Il n'avait pas compris beaucoup de choses auparavant, mais maintenant qu'il entendait l'analyse de Zhang Mao, tout devenait clair. En effet, les frères Zhang s'étaient assurés que tout le monde sache. Si le Palais impérial ne l'avait pas su, cela aurait été une chose, mais s'ils le savaient, la Ceinture dorée ne servirait à rien. S'il n'était pas expulsé à la Garde droite de Yongqing pour garder le tombeau de l'empereur Taizu, il devrait remercier la vertu de ses ancêtres. Quel avenir pourrait-il bien avoir ?
En y pensant, Fang Jinglong sentit la peine monter en lui. Il gémit lugubrement : « Quel péché ai-je commis... » Puis il se gifla violemment, un claquement net, en marmonnant : « C'est de ma faute, ma faute. Je n'ai pas su élever mon fils... »
Après s'être donné plusieurs gifles jusqu'à ce que son visage rougeoie, Zhang Mao l'arrêta vivement. « N'en fais pas trop, Vieux Fang ! Pourquoi te torturer comme ça ? Ce n'est pas ta faute ; c'est la faute de Jifan ! Ce chien ! Pourquoi n'est-il pas encore venu ? Il ne sait pas que je suis venu au manoir ? Il ne viendra même pas présenter ses respects ? »
En fait, Fang Jifan était arrivé depuis longtemps et écoutait aux portes, sans oser entrer. On disait que le duc d'Yingguo excellait dans le tir à l'arc équestre et les arts martiaux depuis sa jeunesse. Aller le voir ne reviendrait-il pas à marcher vers la mort ?

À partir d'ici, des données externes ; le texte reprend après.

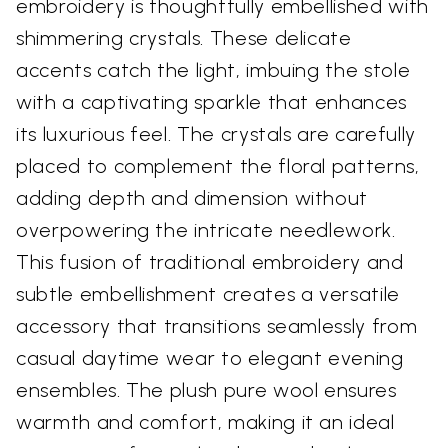
embroidery is thoughtfully embellished with
shimmering crystals. These delicate
accents catch the light, imbuing the stole
with a captivating sparkle that enhances
its luxurious feel. The crystals are carefully
placed to complement the floral patterns,
adding depth and dimension without
overpowering the intricate needlework.
This fusion of traditional embroidery and
subtle embellishment creates a versatile
accessory that transitions seamlessly from
casual daytime wear to elegant evening
ensembles. The plush pure wool ensures
warmth and comfort, making it an ideal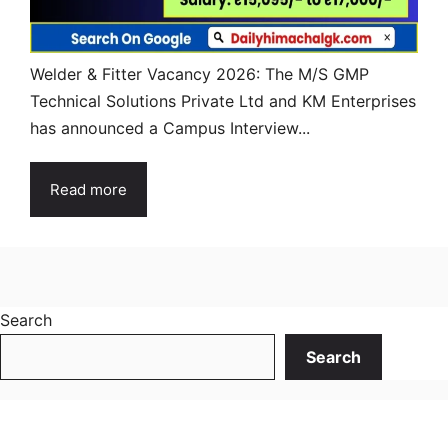
Welder & Fitter Vacancy 2026: The M/S GMP
Technical Solutions Private Ltd and KM Enterprises
has announced a Campus Interview...
Read more
Search
Search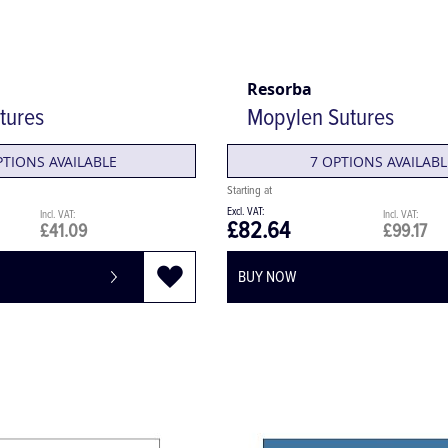
Resorba
tures
Mopylen Sutures
PTIONS AVAILABLE
7 OPTIONS AVAILABL
£82.64
£41.09
£99.17
BUY NOW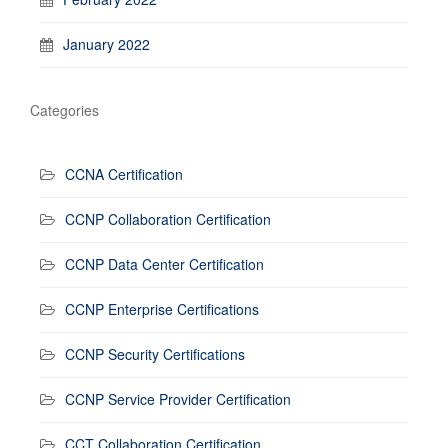
January 2022
Categories
CCNA Certification
CCNP Collaboration Certification
CCNP Data Center Certification
CCNP Enterprise Certifications
CCNP Security Certifications
CCNP Service Provider Certification
CCT Collaboration Certification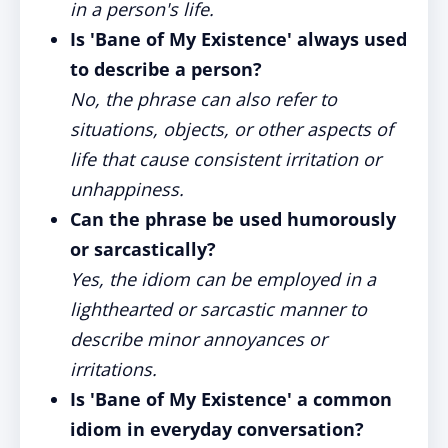
in a person's life.
Is 'Bane of My Existence' always used
to describe a person?
No, the phrase can also refer to
situations, objects, or other aspects of
life that cause consistent irritation or
unhappiness.
Can the phrase be used humorously
or sarcastically?
Yes, the idiom can be employed in a
lighthearted or sarcastic manner to
describe minor annoyances or
irritations.
Is 'Bane of My Existence' a common
idiom in everyday conversation?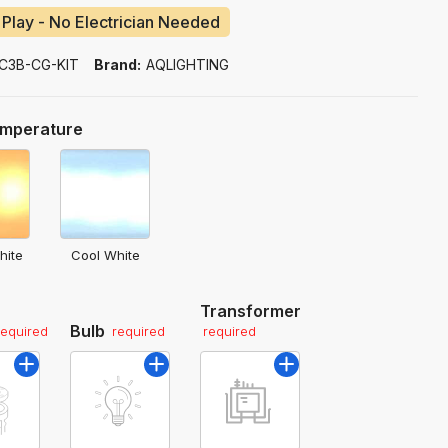
 Play - No Electrician Needed
C3B-CG-KIT
Brand:
AQLIGHTING
emperature
hite
Cool White
Transformer
Bulb
required
required
required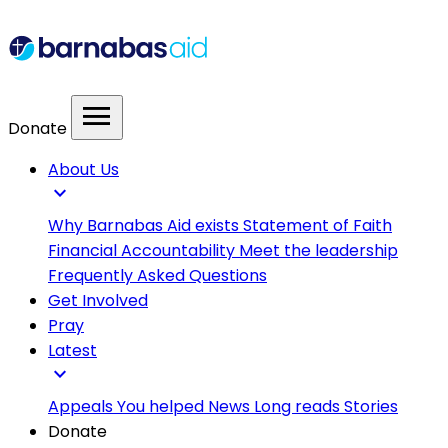
menu
Donate
About Us
expand_more
Why Barnabas Aid exists
Statement of Faith
Financial Accountability
Meet the leadership
Frequently Asked Questions
Get Involved
Pray
Latest
expand_more
Appeals
You helped
News
Long reads
Stories
Donate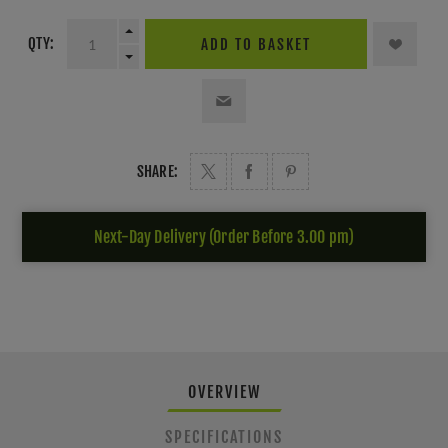
QTY:
ADD TO BASKET
SHARE:
Next-Day Delivery (Order Before 3.00 pm)
OVERVIEW
SPECIFICATIONS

Juste à ce moment, il entendit Zhang Mao rugir si fort qu'on aurait dit qu'il faisait trembler les tuiles du toit : « Ce gamin sans éducation ! Où loge-t-il ? J'irai le chercher moi-même. Si je ne lui casse pas les jambes, je ne pourrai pas évacuer ma colère ! »
« Euh... » Bon, c'était gênant.
Fang Jifan n'osa plus hésiter et se hâta de sortir de derrière la porte, disant : « Je suis là, je suis là. Salut, Oncle ! Comment allez-vous, Oncle ? »
Zhang Mao s'énerva dès qu'il vit Fang Jifan et claqua : « Parfait. Viens ici. »
Fang Jifan grinça des dents et dit : « Je ne viens pas. Oncle Zhang, je suis malade. J'ai une maladie du cerveau... »
« Maladie du cerveau, mon cul ! Sale gamin détestable ! » Zhang Mao, après tout, était un duc et portait sa propre autorité. « Tu ne peux pas t'empêcher de semer la pagaille et de faire rire les gens de ta famille Fang dans ton dos, au point que ton père a honte de croiser qui que ce soit ? Si tu ne causes pas d'ennuis, est-ce que tout ton corps te démange ? Cette maladie-là — si je ne te bats pas, elle ne guérira pas. »
Fang Jifan parut stupéfait. « En quoi ai-je fait rire qui que ce soit ? »
Zhang Mao découvrit ses dents, livide. Furibond, il dit : « Tu as encore le culot de demander ! Toute la Capitale se moque de toi dans ton dos, et tu oses nier ? Aujourd'hui je vais t'apprendre à te comporter correctement, pour que tu ne deviennes pas un rat traversant les rues de la Capitale, déshonorant ton père ! »
Disant cela, il retroussa directement ses manches.